The gunsmith’s shop was in a narrow lane behind the church, and when she reached it, she found its door tightly barred and a crude sign dangling from the latch. Gorn to Cambridj till further notiz, the sign said.

She stood there uncertainly for a moment, and looked about her. The soft gray sky seemed to match her own mood, uncertain whether to pour down rain or let the sun shine through. Between the houses she could see the waters of the river, a darker gray. Not all the men had followed the gunsmith’s example, for busy crews were working about the wharves and slips, hammers rang from the shipyards, and the tall chimneys of the distillery lifted their plumes of smoke, just as if it were an ordinary morning. Somehow the sight reassured her. She’d go and look for Dick, she thought, and make sure that he hadn’t run off with the Minutemen. Then she’d go home and tell Gran about the gunsmith, take off her hat, and get ready to help with the baking.

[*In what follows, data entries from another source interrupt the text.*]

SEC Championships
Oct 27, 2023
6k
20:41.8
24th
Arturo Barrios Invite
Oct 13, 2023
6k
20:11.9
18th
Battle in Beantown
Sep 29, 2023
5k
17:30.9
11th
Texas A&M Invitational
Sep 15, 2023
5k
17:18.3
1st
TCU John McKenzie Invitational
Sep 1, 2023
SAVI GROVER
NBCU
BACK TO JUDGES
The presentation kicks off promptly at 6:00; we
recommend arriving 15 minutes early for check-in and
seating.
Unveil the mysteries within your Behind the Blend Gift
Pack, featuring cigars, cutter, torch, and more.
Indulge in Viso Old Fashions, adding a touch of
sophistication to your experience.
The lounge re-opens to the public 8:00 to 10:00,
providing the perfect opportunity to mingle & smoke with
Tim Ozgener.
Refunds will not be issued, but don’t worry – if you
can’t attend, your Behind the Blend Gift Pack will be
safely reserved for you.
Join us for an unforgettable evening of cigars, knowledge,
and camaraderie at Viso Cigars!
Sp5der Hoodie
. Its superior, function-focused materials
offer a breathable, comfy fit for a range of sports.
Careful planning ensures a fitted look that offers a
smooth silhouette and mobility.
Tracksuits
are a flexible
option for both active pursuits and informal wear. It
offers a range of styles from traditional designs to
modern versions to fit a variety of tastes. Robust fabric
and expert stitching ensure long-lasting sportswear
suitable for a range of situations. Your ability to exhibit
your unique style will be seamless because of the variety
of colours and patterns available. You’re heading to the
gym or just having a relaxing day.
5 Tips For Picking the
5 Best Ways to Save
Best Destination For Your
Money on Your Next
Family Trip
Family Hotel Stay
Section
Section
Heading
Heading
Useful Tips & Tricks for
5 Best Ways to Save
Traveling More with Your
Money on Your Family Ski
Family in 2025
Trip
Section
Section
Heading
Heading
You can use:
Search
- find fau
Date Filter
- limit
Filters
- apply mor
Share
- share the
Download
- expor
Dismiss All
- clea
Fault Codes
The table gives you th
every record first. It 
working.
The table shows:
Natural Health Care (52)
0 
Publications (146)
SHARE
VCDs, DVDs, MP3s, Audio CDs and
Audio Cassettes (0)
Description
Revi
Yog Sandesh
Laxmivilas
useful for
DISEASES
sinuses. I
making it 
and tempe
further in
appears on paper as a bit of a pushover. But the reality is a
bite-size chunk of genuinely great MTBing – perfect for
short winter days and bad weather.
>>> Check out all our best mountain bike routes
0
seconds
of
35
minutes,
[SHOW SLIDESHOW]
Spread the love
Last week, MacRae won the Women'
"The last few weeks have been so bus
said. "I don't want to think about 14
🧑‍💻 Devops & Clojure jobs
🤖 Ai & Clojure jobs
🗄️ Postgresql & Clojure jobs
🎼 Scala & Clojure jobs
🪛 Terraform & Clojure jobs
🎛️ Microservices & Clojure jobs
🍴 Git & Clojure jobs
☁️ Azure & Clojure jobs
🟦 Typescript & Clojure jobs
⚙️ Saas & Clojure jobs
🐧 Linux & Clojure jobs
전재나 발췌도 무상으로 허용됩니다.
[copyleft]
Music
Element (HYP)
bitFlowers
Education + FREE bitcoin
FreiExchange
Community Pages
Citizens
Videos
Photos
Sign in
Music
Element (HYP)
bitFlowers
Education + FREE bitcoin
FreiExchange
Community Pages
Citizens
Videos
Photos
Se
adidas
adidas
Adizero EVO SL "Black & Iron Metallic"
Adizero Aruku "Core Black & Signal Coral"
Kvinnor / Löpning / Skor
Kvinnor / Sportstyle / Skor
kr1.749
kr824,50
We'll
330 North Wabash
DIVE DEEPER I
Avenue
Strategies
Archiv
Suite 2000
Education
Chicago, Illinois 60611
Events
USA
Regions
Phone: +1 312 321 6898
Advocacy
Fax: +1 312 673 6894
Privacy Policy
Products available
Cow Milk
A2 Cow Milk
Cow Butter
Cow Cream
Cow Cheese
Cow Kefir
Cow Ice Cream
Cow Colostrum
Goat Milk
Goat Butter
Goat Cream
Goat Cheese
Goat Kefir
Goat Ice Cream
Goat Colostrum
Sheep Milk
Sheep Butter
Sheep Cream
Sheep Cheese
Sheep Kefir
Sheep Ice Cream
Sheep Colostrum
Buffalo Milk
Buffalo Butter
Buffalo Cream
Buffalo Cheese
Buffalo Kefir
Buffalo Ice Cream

As she passed the sailors’ boardinghouse in Chandler’s Lane, she noticed Eben in the backyard chopping wood, and she called to him. He straightened up, looked at her for a minute, then put his ax down and came over to the board fence.

“What are you after, Kitty? ’Tisn’t no use looking for Dick,” he said.

“I don’t know that I was looking for Dick,” said Kitty tartly, chagrined because Eben had read her mind so plain. “But now that you speak of him, I don’t suppose he’s off for Cambridge, too?”

Eben nodded solemnly. “Ye-a, Dick’s gone.”

Kitty felt shocked in spite of herself. “But how could he? He doesn’t have a gun.”

“He’s got a tomahawk,” said Eben. “Tomahawk they took out o’ his great-grandmother’s head when the Indian tried to scalp her up in Haverhill in ’96.”

“Why, I know that old thing,” cried Kitty. “It’s duller’n a hoe. We played with it when we were children. Might as well try to fight with a warming pan!”

Eben shrugged. “Colonel told him to come along,” he said. “Told him there’d be men there was poorer armed, he didn’t doubt. Said the courage to go and the feet to get him there was all he’d really need.” Suddenly he fell silent. He looked down at his own bare feet and stubbed one great toe in the moist earth.